|
UStudy aims to provide Educational Content for Polytechnic College students based on the latest K Scheme syllabus of Tamil Nadu. |
What is the Scheduler?
The "task scheduler" (or often "scheduler") is the part of the software that schedules which task to run next. The scheduler is the part of the software that chooses which task to run next.
The scheduler is arguably the most difficult component of an RTOS to implement. Schedulers maintain a table of the current state of each task on the system, as well as the current priority of each task. The scheduler needs to manage the timer too.
In general, there are 3 states that a task can be in:
1. Active. There can be only 1 active thread on a given processor at a time.
2. Ready. This task is ready to execute, but is not currently executing.
3. Blocked. This task is currently waiting on a lock or a critical section to become free.
Some systems even allow for other states:
1. Sleeping. The task has voluntarily given up control for a certain period of time.
2. Low-Priority. This task only runs when all other tasks are blocked or sleeping.
There are 2 ways the scheduler is called:
* the current task voluntarily yield()s to the scheduler, calling the scheduler directly, or
* the current task has run "long enough", the timer hardware interrupts it, and the timer interrupt routine calls the scheduler.

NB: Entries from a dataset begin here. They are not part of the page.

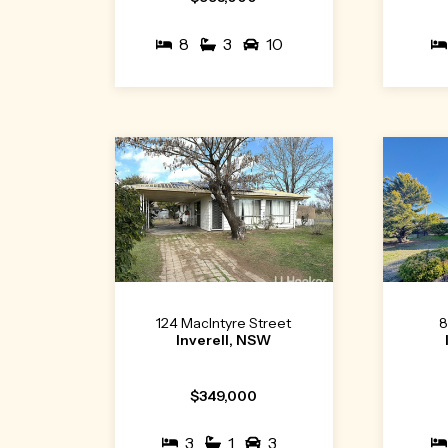
8
3
10
124 MacIntyre Street
8
Inverell, NSW
$349,000
3
1
3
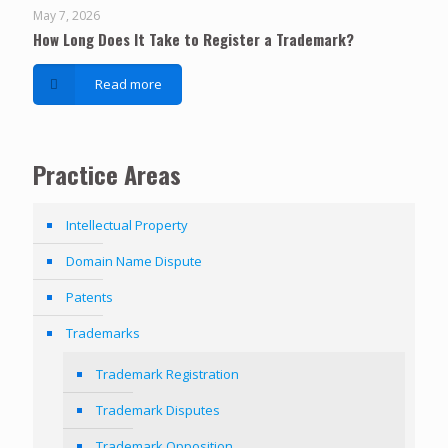
May 7, 2026
How Long Does It Take to Register a Trademark?
Read more
Practice Areas
Intellectual Property
Domain Name Dispute
Patents
Trademarks
Trademark Registration
Trademark Disputes
Trademark Opposition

The scheduler must save the current status of the current task (save the contents of all registers to a specified location), it must look through the list of tasks to find the highest priority task in the Ready state, and then must switch control back to that task (by restoring it's register values from memory).
The scheduler should first check to ensure that it is enabled. If the scheduler is disabled, it shouldn't preempt the current thread. This can be accomplished by checking a current global flag value. Some functions will want to disable the scheduler, so this flag should be accessable by some accessor method. An alternate method to maintaining a global flag is simply to say that any function that wants to disable the scheduler can simply disable the timer. This way the scheduler never gets called, and never has to check any flags.
The scheduler is generally disabled inside a critical section, where we do not want to OS to preempt the current thread. Otherwise, the scheduler should remain active.